Sales of previously owned homes in the United States declined sharply in January, surprising many analysts who expected a modest rebound following months of easing mortgage rates. According to the National Association of Realtors (NAR), total existing-home sales fell 8.4% from December, landing at an annualized pace of 3.91 million units. The last time the market saw a drop this steep was nearly four years ago, and this latest decline reinforces how deeply affordability pressures continue to shape buyer behavior.
Compared with January of the previous year, sales were lower by about 4.4%, missing the 4.1 million target that economists had forecast, according to data from FactSet. Every major region of the country recorded slower activity, suggesting that no area was immune to the broader cooling trend. Some economists see a mix of high prices, economic uncertainty, and harsh winter conditions as likely contributors to the slowdown.
Lawrence Yun, chief economist at NAR, said the combination of colder-than-usual temperatures and heavy precipitation might have influenced the sharp fall in transactions. When seasonal and weather variables interfere with demand, he explained, it can become difficult to determine whether weaker data signals a temporary dip or a more sustained pattern of consumer hesitation.
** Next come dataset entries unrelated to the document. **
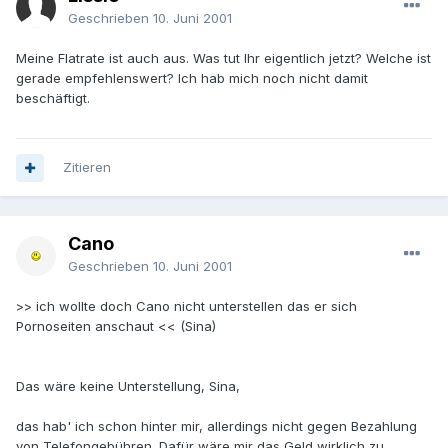
Geschrieben
10. Juni 2001
Meine Flatrate ist auch aus. Was tut Ihr eigentlich jetzt? Welche ist
gerade empfehlenswert? Ich hab mich noch nicht damit
beschäftigt.
Zitieren
Cano
Geschrieben
10. Juni 2001
>> ich wollte doch Cano nicht unterstellen das er sich
Pornoseiten anschaut << (Sina)
Das wäre keine Unterstellung, Sina,
das hab' ich schon hinter mir, allerdings nicht gegen Bezahlung
von Telefongebühren. Dafür wäre mir das Geld wirklich zu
Even as monthly sales fell, home values continued their steady climb. The national median sale price rose 0.9% year-over-year to $396,800. That marks the 31st straight month in which prices have increased from the prior year, demonstrating how tight inventory has kept competition alive among potential buyers. The long-term shortage of available housing remains a persistent obstacle, particularly in metropolitan areas where job growth and population inflows remain strong.
The overall slump in housing activity dates back to 2022, when mortgage costs began to rise sharply from the ultra-low levels reached during the pandemic. At that time, borrowing rates quickly doubled, sending millions of would-be buyers to the sidelines. Despite some improvement since late last year, monthly sales have hovered near a 4 million annual pace since 2023, well below the typical U.S. historical average of about 5.2 million units.
The good news for borrowers is that interest rates have been gradually declining for several months. According to data from Freddie Mac, the average rate for a 30-year mortgage temporarily fell to 6.06% in January, the lowest level since September 2022. Although it has since ticked slightly higher, the rate remains roughly a full percentage point below where it stood a year earlier. The question now is whether this easing in financing costs can translate into meaningfully higher sales this spring.
The answer may depend largely on affordability. Even with improved lending conditions, rising home prices mean monthly payments remain out of reach for many households, especially first-time buyers without equity from an existing home. Inflation pressures, job market uncertainty, and the lingering memory of recent economic volatility have made consumers more cautious about long-term commitments such as home purchases.
Another reflection of the market’s cooling is seen in how long homes are taking to sell. NAR reported that there were about 1.22 million unsold homes at the end of January, down 0.8% from December but up 3.4% from a year earlier. Inventory remains below pre-pandemic norms, which used to hover closer to 2 million, yet it is slowly recovering. Based on current sales trends, the supply now equals about 3.7 months’ worth of listings. A balanced market typically falls between five and six months of supply.
These dynamics reveal a housing market still struggling to regain its momentum. The combination of high property values, limited supply, and lingering affordability challenges continues to hold back a full recovery, even as buyers gain some relief from lower interest rates. Unless wage growth and new construction accelerate meaningfully in the coming months, the spring season might bring only gradual improvement rather than a decisive rebound.